Please can anyone tell me which network Three uses in Spain and what the coverage if like?

Thanks


----------



## snikpoh (Nov 19, 2007)

What ever service provider they have in Spain (and I don't know who it is), you can change this to whatever you want in the 'phone settings.

Just checked and it's Movistar and Yoigo - it's on 3's website


----------



## Rabbitcat (Aug 31, 2014)

Remember with 3 Feel at home it's only calls back to UK which are free or included in your plan- not calls within Spain


----------



## gus-lopez (Jan 4, 2010)

Then if out for 2 months in a 12 month rolling period it will revert back to usual rates. & they 2 months are cumulative.


----------



## rustyraider (Apr 7, 2015)

Thanks it the internet aspect that I want rather than the calls


----------



## WeeScottie (Mar 17, 2015)

I use it for data, it's a pretty good deal


----------



## snikpoh (Nov 19, 2007)

rustyraider said:


> Thanks it the internet aspect that I want rather than the calls


As stated previously, 3's partner in Spain is Movistar and/or Yoigo.


----------



## rustyraider (Apr 7, 2015)

snikpoh said:


> As stated previously, 3's partner in Spain is Movistar and/or Yoigo.


Thanks. Is that good or bad?


----------



## snikpoh (Nov 19, 2007)

rustyraider said:


> Thanks. Is that good or bad?


They are the largest supplier (I think) and I'm told their connection for data is good.

It really depends where you will be as there isn't universal 4G in Spain - we can't get it here for example.


----------



## AllHeart (Nov 22, 2013)

rustyraider said:


> Thanks. Is that good or bad?


I have Movistar for my internet and land line. It's a huge company here in Spain. I've been with them since moving here, and only had a problem once, which they came and fixed quickly.

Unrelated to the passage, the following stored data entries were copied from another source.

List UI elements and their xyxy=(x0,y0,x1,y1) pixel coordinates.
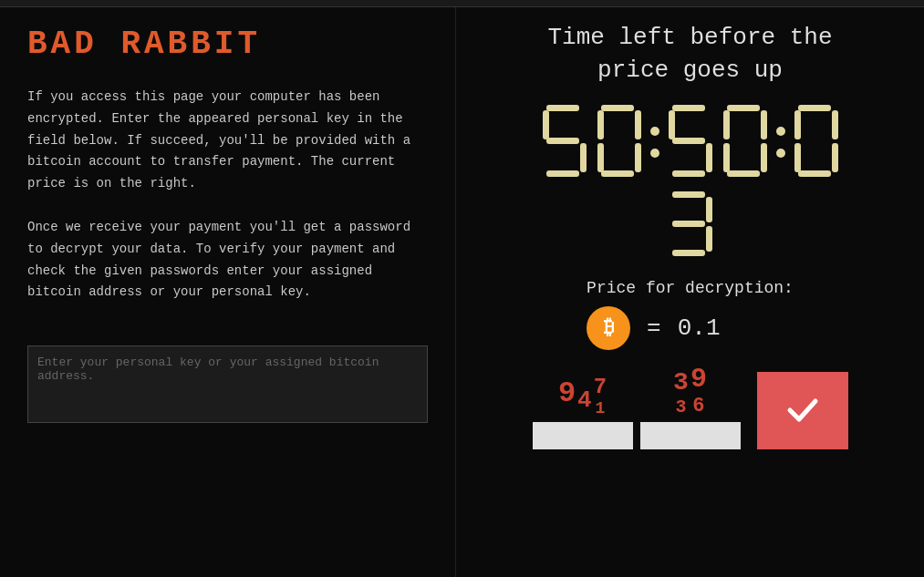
svg-rect-21 xyxy=(727,170,760,177)
svg-rect-13 xyxy=(672,138,705,144)
bitcoin-icon: ₿ xyxy=(587,306,630,350)
seg-digit-4 xyxy=(720,101,771,183)
svg-rect-1 xyxy=(543,110,549,139)
captcha-33-group: 3 3 xyxy=(673,368,689,417)
svg-rect-6 xyxy=(597,110,604,139)
svg-rect-16 xyxy=(727,105,760,111)
captcha-17-group: 7 1 xyxy=(594,375,607,417)
price-value: 0.1 xyxy=(678,314,721,342)
captcha-96-group: 9 6 xyxy=(690,364,707,417)
svg-rect-27 xyxy=(798,170,831,177)
svg-rect-17 xyxy=(723,110,730,139)
checkmark-icon xyxy=(784,392,821,428)
captcha-num-4: 4 xyxy=(577,386,592,414)
sep-dot-2 xyxy=(776,101,785,183)
main-content: BAD RABBIT If you access this page your … xyxy=(0,7,924,577)
timer-display xyxy=(539,101,842,183)
seg-digit-3 xyxy=(665,101,716,183)
price-label: Price for decryption: xyxy=(587,279,794,297)
svg-rect-12 xyxy=(669,110,675,139)
svg-rect-9 xyxy=(635,143,641,172)
equals-sign: = xyxy=(647,314,661,342)
svg-rect-4 xyxy=(546,170,579,177)
svg-rect-14 xyxy=(706,143,712,172)
svg-rect-22 xyxy=(798,105,831,111)
description-1: If you access this page your computer ha… xyxy=(27,87,428,195)
captcha-input-1[interactable] xyxy=(533,422,633,449)
captcha-group-2: 3 3 9 6 xyxy=(640,364,741,449)
seg-digit-1 xyxy=(539,101,590,183)
input-area xyxy=(27,345,428,423)
seg-digit-5 xyxy=(791,101,842,183)
svg-rect-28 xyxy=(672,191,705,198)
svg-rect-30 xyxy=(672,221,705,227)
captcha-num-6: 6 xyxy=(692,395,704,417)
right-panel: Time left before the price goes up xyxy=(456,7,924,577)
svg-rect-5 xyxy=(601,105,634,111)
captcha-group-1: 9 4 7 1 xyxy=(533,372,633,449)
svg-rect-26 xyxy=(832,143,838,172)
submit-button[interactable] xyxy=(757,372,848,449)
page-title: BAD RABBIT xyxy=(27,26,428,63)
timer-title: Time left before the price goes up xyxy=(547,21,832,88)
description-2: Once we receive your payment you'll get … xyxy=(27,217,428,304)
top-bar xyxy=(0,0,924,7)
svg-rect-20 xyxy=(761,143,767,172)
svg-rect-23 xyxy=(794,110,801,139)
svg-rect-15 xyxy=(672,170,705,177)
sep-dot-1 xyxy=(650,101,659,183)
svg-rect-31 xyxy=(706,226,712,252)
captcha-numbers-1: 9 4 7 1 xyxy=(558,372,607,417)
captcha-num-3b: 3 xyxy=(675,397,686,417)
svg-rect-29 xyxy=(706,197,712,222)
svg-rect-10 xyxy=(601,170,634,177)
captcha-numbers-2: 3 3 9 6 xyxy=(673,364,707,417)
svg-rect-11 xyxy=(672,105,705,111)
svg-rect-25 xyxy=(794,143,801,172)
svg-rect-2 xyxy=(546,138,579,144)
svg-rect-32 xyxy=(672,250,705,256)
captcha-submit-row: 9 4 7 1 3 3 9 xyxy=(465,364,915,449)
captcha-num-3a: 3 xyxy=(673,368,689,397)
svg-rect-19 xyxy=(723,143,730,172)
svg-rect-8 xyxy=(597,143,604,172)
svg-rect-3 xyxy=(580,143,587,172)
price-container: Price for decryption: ₿ = 0.1 xyxy=(587,279,794,350)
captcha-num-1: 1 xyxy=(596,399,606,417)
svg-rect-7 xyxy=(635,110,641,139)
captcha-num-9: 9 xyxy=(558,376,576,410)
captcha-num-7: 7 xyxy=(594,375,607,399)
seg-digit-6 xyxy=(665,188,716,261)
seg-digit-2 xyxy=(594,101,645,183)
timer-row2 xyxy=(665,188,716,261)
svg-rect-0 xyxy=(546,105,579,111)
price-row: ₿ = 0.1 xyxy=(587,306,794,350)
personal-key-input[interactable] xyxy=(27,345,428,423)
svg-rect-24 xyxy=(832,110,838,139)
left-panel: BAD RABBIT If you access this page your … xyxy=(0,7,456,577)
captcha-input-2[interactable] xyxy=(640,422,741,449)
svg-rect-18 xyxy=(761,110,767,139)
captcha-num-9b: 9 xyxy=(690,364,707,395)
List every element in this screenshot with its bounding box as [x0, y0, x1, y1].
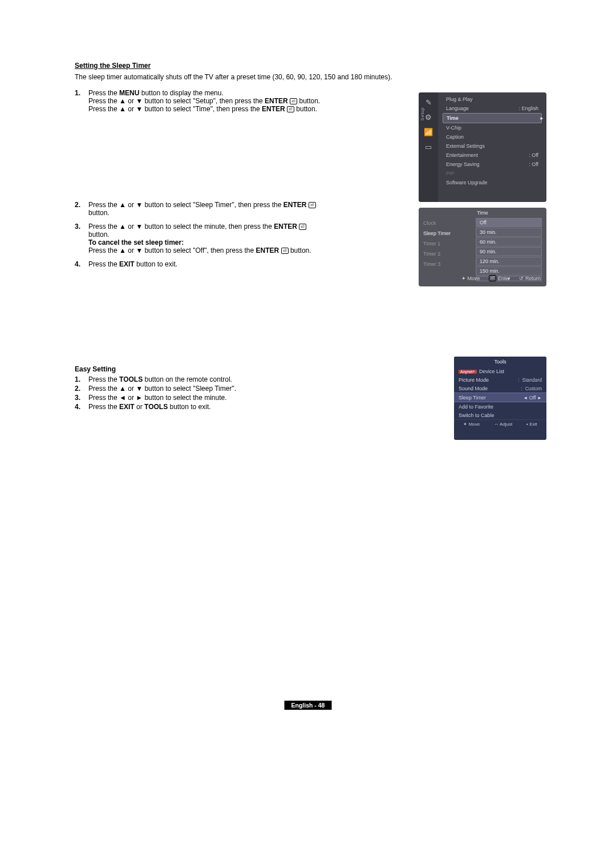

Internet reliability varies depending on where you live in Spain. 

Here's their website:

https://www.movistar.es/


----------



## xgarb (May 6, 2011)

I'm with Three. After two months they have cut off my roaming. I can't use my phone at all now here!


----------



## Catzoooo (Mar 31, 2015)

I was with Three on The One Plan. Unlimited calls to uk numbers and unlimited internet. Worked fine, only 3G though. And tethering isn't allowed. After nearly 3 months they cut me off without warning. Bought a local SIM card and email'd Three who called me to explain. Roaming is only allowed for 2 months in any period. If you use phone in the uk then return abroad it resets to another 2 months roaming. As I had exceeded this there was nowt I could do. My Three sim is now blocked for 12 months. Luckily I was on a rolling contract so was able to cancel it. 
So be aware if your travels last over 2 months you will be blocked at some point. 
Happy travels


----------



## rustyraider (Apr 7, 2015)

Thanks that really valuable info


----------